→ **What is expected**
Throughout the listing below, copy each line containing "status".

Given records Start Marker

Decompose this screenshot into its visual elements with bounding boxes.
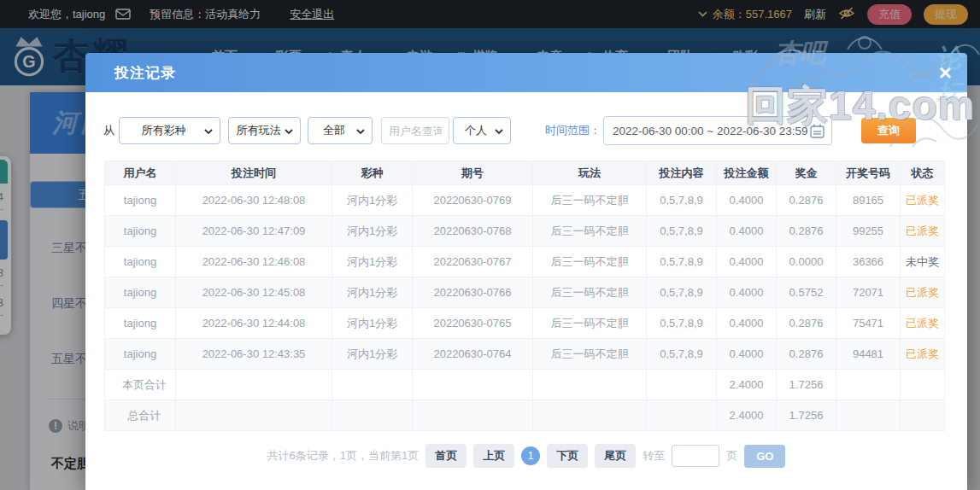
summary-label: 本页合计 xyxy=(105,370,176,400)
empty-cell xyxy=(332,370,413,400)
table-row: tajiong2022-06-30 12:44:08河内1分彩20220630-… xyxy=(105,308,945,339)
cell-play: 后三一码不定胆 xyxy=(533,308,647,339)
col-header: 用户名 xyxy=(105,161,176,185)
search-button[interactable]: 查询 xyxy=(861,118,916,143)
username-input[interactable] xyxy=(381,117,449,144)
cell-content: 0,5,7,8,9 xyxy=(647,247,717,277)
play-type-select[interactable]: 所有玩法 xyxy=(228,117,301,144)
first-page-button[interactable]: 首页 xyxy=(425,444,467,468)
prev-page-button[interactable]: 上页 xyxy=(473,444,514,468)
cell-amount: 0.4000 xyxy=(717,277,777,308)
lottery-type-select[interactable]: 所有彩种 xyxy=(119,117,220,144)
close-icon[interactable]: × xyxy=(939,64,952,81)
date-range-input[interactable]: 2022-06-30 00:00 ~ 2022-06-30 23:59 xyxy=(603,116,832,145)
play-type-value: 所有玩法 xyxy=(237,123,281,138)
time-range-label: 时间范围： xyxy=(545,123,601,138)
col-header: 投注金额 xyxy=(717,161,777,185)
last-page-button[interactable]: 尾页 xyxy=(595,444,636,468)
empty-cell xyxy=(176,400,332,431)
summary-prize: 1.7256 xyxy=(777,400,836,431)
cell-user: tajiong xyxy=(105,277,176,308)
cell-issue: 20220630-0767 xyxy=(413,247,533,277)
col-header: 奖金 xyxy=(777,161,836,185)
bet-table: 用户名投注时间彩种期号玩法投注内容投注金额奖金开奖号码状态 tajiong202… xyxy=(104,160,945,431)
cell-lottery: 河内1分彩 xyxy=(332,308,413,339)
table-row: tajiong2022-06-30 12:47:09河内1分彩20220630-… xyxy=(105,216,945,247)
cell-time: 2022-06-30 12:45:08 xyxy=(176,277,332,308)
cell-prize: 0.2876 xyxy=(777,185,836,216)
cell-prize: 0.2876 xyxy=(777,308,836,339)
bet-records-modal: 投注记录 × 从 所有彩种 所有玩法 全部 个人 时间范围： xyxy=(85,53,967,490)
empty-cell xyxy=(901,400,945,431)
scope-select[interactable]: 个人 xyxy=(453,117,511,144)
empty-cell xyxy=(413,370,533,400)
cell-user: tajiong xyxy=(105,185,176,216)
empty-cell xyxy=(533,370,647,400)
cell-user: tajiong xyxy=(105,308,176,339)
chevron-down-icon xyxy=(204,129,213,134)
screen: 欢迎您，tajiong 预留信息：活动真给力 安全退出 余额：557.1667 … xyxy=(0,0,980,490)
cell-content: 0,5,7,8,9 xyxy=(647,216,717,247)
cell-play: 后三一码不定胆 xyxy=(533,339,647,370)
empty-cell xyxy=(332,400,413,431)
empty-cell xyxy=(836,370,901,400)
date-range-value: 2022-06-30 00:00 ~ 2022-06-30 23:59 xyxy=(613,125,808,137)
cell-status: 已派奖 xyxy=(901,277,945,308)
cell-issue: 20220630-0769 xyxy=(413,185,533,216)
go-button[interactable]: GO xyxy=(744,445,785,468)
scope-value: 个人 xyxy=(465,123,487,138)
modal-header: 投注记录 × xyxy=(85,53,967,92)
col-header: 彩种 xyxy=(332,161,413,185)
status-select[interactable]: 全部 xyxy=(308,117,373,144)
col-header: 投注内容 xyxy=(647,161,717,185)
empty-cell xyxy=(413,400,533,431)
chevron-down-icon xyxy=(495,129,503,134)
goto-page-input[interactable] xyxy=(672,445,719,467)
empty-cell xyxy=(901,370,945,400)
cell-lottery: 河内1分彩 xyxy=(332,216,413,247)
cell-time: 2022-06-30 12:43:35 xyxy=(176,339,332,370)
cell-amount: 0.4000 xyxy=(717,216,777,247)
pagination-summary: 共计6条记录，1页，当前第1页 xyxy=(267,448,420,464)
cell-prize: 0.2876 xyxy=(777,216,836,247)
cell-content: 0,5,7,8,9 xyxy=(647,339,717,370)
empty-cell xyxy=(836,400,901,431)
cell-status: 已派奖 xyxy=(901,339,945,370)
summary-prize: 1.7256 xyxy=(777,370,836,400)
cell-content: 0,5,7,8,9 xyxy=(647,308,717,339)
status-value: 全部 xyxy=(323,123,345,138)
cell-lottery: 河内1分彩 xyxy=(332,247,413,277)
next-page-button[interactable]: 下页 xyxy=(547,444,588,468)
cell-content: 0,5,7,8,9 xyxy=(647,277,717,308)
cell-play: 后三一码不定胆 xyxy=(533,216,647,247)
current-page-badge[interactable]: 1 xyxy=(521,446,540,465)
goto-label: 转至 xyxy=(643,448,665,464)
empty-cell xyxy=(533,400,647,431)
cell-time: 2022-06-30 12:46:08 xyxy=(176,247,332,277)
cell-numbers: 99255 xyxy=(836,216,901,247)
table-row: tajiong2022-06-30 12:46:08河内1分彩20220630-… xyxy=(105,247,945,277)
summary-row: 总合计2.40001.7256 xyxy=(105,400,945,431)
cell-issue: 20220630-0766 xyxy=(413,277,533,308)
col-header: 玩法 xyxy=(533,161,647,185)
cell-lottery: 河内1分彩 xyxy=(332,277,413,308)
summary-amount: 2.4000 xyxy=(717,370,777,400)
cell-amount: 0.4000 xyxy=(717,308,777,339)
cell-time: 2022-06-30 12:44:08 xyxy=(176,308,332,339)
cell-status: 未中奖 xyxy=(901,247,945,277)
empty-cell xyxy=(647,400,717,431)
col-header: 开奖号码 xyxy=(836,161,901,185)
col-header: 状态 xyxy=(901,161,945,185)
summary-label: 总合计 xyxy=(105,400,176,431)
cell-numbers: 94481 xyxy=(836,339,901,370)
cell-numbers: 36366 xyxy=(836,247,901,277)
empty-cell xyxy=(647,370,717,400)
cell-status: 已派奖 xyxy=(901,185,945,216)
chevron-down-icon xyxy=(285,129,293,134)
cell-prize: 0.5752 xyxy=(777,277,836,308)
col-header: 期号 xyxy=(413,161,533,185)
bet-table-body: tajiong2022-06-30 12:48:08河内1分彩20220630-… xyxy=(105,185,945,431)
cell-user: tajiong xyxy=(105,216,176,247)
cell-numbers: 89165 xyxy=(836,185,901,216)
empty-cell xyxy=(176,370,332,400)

Given records End Marker
Given records Start Marker

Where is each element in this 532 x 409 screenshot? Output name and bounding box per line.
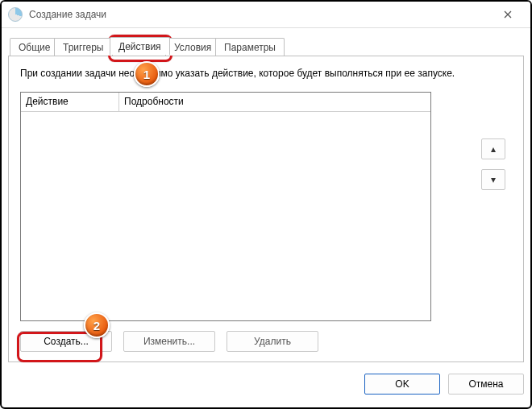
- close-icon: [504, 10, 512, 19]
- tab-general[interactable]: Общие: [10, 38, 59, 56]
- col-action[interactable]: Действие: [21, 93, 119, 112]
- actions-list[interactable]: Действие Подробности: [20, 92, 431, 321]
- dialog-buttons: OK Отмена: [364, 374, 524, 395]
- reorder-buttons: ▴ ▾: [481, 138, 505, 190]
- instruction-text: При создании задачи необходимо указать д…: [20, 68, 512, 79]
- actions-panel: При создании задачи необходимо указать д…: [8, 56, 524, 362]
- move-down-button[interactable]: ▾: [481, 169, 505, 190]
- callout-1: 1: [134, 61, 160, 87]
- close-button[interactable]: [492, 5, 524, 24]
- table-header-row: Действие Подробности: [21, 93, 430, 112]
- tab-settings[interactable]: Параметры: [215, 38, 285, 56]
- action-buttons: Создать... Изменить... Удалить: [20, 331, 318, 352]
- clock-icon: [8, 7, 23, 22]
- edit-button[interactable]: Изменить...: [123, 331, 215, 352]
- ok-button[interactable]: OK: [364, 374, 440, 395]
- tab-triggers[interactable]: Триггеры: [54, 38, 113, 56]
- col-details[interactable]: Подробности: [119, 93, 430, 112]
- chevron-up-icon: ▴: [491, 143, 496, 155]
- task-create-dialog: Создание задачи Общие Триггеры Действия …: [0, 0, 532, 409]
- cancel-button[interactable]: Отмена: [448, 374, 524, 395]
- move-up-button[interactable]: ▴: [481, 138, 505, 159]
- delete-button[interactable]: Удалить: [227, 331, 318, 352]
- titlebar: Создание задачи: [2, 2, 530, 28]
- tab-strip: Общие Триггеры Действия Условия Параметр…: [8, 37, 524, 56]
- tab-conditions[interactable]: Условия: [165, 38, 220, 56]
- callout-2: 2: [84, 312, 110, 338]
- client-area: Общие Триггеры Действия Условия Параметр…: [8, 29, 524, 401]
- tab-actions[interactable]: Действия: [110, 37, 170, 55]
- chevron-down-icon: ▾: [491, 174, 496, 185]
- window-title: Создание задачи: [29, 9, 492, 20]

Given records End Marker

→ **Solved problem**
cell-status: 已派奖 xyxy=(901,277,945,308)
status-select[interactable]: 全部 xyxy=(308,117,373,144)
cell-status: 已派奖 xyxy=(901,339,945,370)
status-value: 全部 xyxy=(323,123,345,138)
cell-status: 未中奖 xyxy=(901,247,945,277)
cell-status: 已派奖 xyxy=(901,185,945,216)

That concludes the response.